• **Excerpted data**
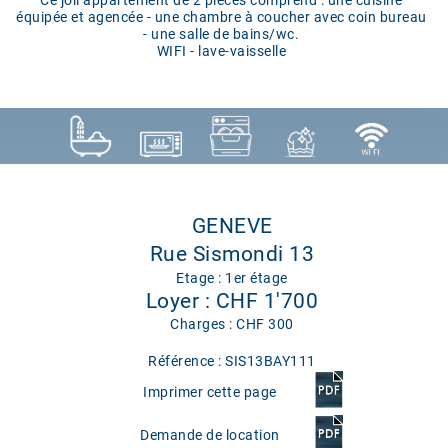
Ce joli appartement de 2 pièces comprend : une cuisine
équipée et agencée - une chambre à coucher avec coin bureau
- une salle de bains/wc.
WIFI - lave-vaisselle
GENEVE
Rue Sismondi 13
Etage : 1er étage
Loyer : CHF 1'700
Charges : CHF 300
Référence : SIS13BAY111
Imprimer cette page
Demande de location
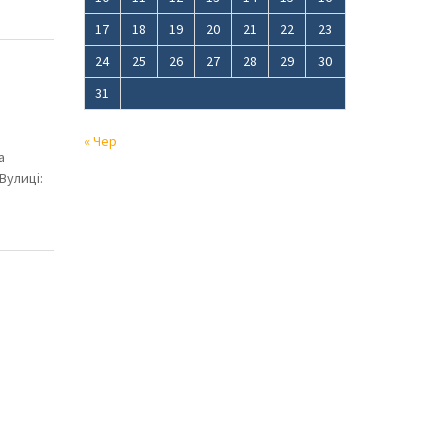
17
18
19
20
21
22
23
24
25
26
27
28
29
30
31
« Чер
а
Вулиці:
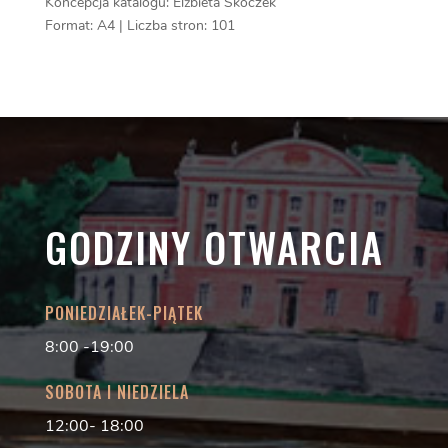
de
Koncepcja katalogu: Elżbieta Skoczek
Boisgelin
Format: A4 | Liczba stron: 101
GODZINY OTWARCIA
PONIEDZIAŁEK-PIĄTEK
8:00 -19:00
SOBOTA I NIEDZIELA
12:00- 18:00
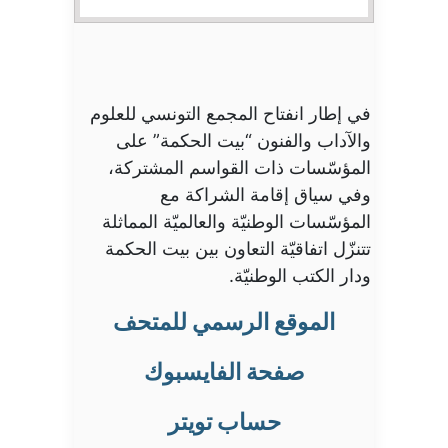
في إطار انفتاح المجمع التونسي للعلوم
والآداب والفنون “بيت الحكمة” على
المؤسّسات ذات القواسم المشتركة،
وفي سياق إقامة الشراكة مع
المؤسّسات الوطنيّة والعالميّة المماثلة
تتنزّل اتفاقيّة التعاون بين بيت الحكمة
ودار الكتب الوطنيّة.
الموقع الرسمي للمتحف
صفحة الفايسبوك
حساب تويتر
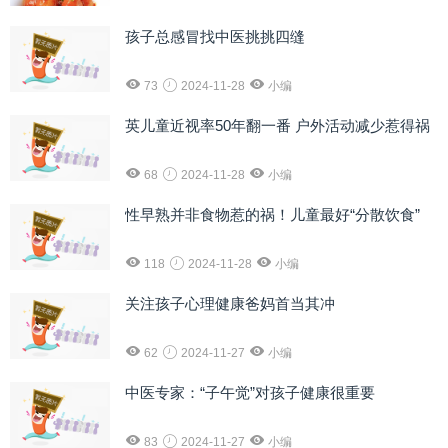
孩子总感冒找中医挑挑四缝
73
2024-11-28
小编
英儿童近视率50年翻一番 户外活动减少惹得祸
68
2024-11-28
小编
性早熟并非食物惹的祸！儿童最好“分散饮食”
118
2024-11-28
小编
关注孩子心理健康爸妈首当其冲
62
2024-11-27
小编
中医专家：“子午觉”对孩子健康很重要
83
2024-11-27
小编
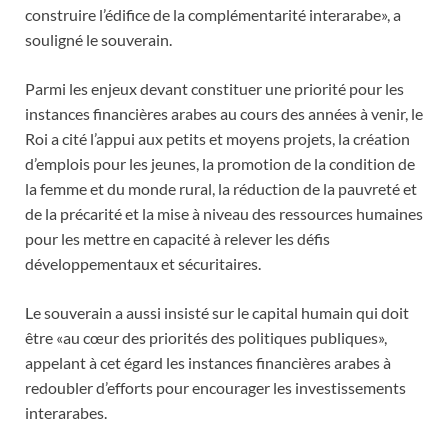
construire l’édifice de la complémentarité interarabe», a
souligné le souverain.
Parmi les enjeux devant constituer une priorité pour les
instances financières arabes au cours des années à venir, le
Roi a cité l’appui aux petits et moyens projets, la création
d’emplois pour les jeunes, la promotion de la condition de
la femme et du monde rural, la réduction de la pauvreté et
de la précarité et la mise à niveau des ressources humaines
pour les mettre en capacité à relever les défis
développementaux et sécuritaires.
Le souverain a aussi insisté sur le capital humain qui doit
être «au cœur des priorités des politiques publiques»,
appelant à cet égard les instances financières arabes à
redoubler d’efforts pour encourager les investissements
interarabes.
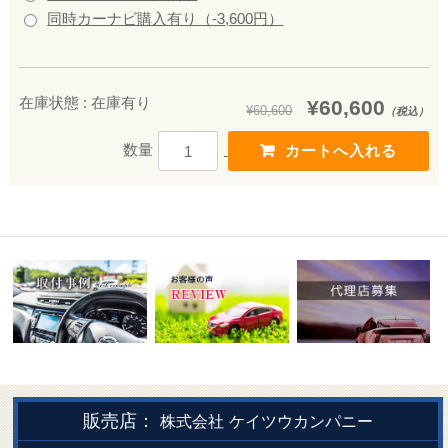
同時カーナビ購入有り（-3,600円）
在庫状態 : 在庫有り
¥60,600
¥60,600
（税込）
数量
販売店：
株式会社
ケイツウカンパニー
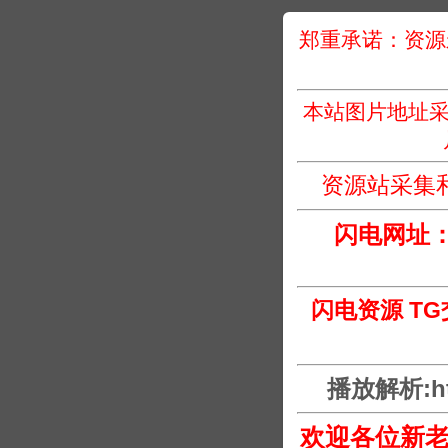
郑重承诺：资源
本站图片地址采
资源站采集
闪电网址
闪电资源 T
播放解析:htt
欢迎各位新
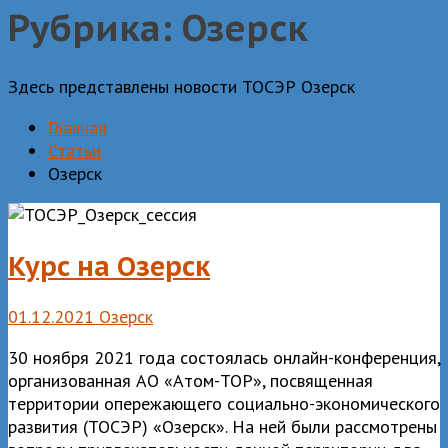
Рубрика:
Озерск
Здесь представлены новости ТОСЭР Озерск
Главная
Статьи
Озерск
Курс на Озерск
01.12.2021
Озерск
30 ноября 2021 года состоялась онлайн-конференция,
организованная АО «Атом-ТОР», посвященная
территории опережающего социально-экономического
развития (ТОСЭР) «Озерск». На ней были рассмотрены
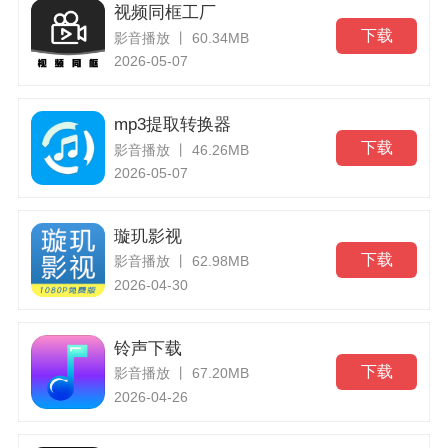
视频同框工厂
下载
影音播放 丨 60.34MB
2026-05-07
mp3提取转换器
下载
影音播放 丨 46.26MB
2026-05-07
璇玑影视
下载
影音播放 丨 62.98MB
2026-04-30
铃声下载
下载
影音播放 丨 67.20MB
2026-04-26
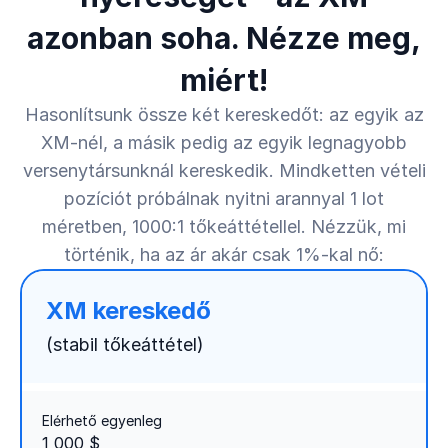
azonban soha. Nézze meg,
miért!
Hasonlítsunk össze két kereskedőt: az egyik az
XM-nél, a másik pedig az egyik legnagyobb
versenytársunknál kereskedik. Mindketten vételi
pozíciót próbálnak nyitni arannyal 1 lot
méretben, 1000:1 tőkeáttétellel. Nézzük, mi
történik, ha az ár akár csak 1%-kal nő:
XM kereskedő
(stabil tőkeáttétel)
Elérhető egyenleg
1 000 $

• **Required action**
Repeat word for word, and nothing more, the lines between the line containing "appelant à cet" and the last line of the records above, inclusive, without pictures.

• **Task result**
appelant à cet égard les instances financières arabes à
redoubler d’efforts pour encourager les investissements
interarabes.
同時カーナビ購入有り（-3,600円）
在庫状態 : 在庫有り
¥60,600
¥60,600
（税込）
数量
販売店：
株式会社
ケイツウカンパニー
郑重承诺：资源
本站图片地址采
资源站采集
闪电网址
闪电资源 T
播放解析:htt
欢迎各位新
Рубрика:
Озерск
Здесь представлены новости ТОСЭР Озерск
Главная
Статьи
Озерск
Курс на Озерск
01.12.2021
Озерск
30 ноября 2021 года состоялась онлайн-конференция,
организованная АО «Атом-ТОР», посвященная
территории опережающего социально-экономического
развития (ТОСЭР) «Озерск». На ней были рассмотрены
视频同框工厂
下载
影音播放 丨 60.34MB
2026-05-07
mp3提取转换器
下载
影音播放 丨 46.26MB
2026-05-07
璇玑影视
下载
影音播放 丨 62.98MB
2026-04-30
铃声下载
下载
影音播放 丨 67.20MB
2026-04-26
azonban soha. Nézze meg,
miért!
Hasonlítsunk össze két kereskedőt: az egyik az
XM-nél, a másik pedig az egyik legnagyobb
versenytársunknál kereskedik. Mindketten vételi
pozíciót próbálnak nyitni arannyal 1 lot
méretben, 1000:1 tőkeáttétellel. Nézzük, mi
történik, ha az ár akár csak 1%-kal nő:
XM kereskedő
(stabil tőkeáttétel)
Elérhető egyenleg
1 000 $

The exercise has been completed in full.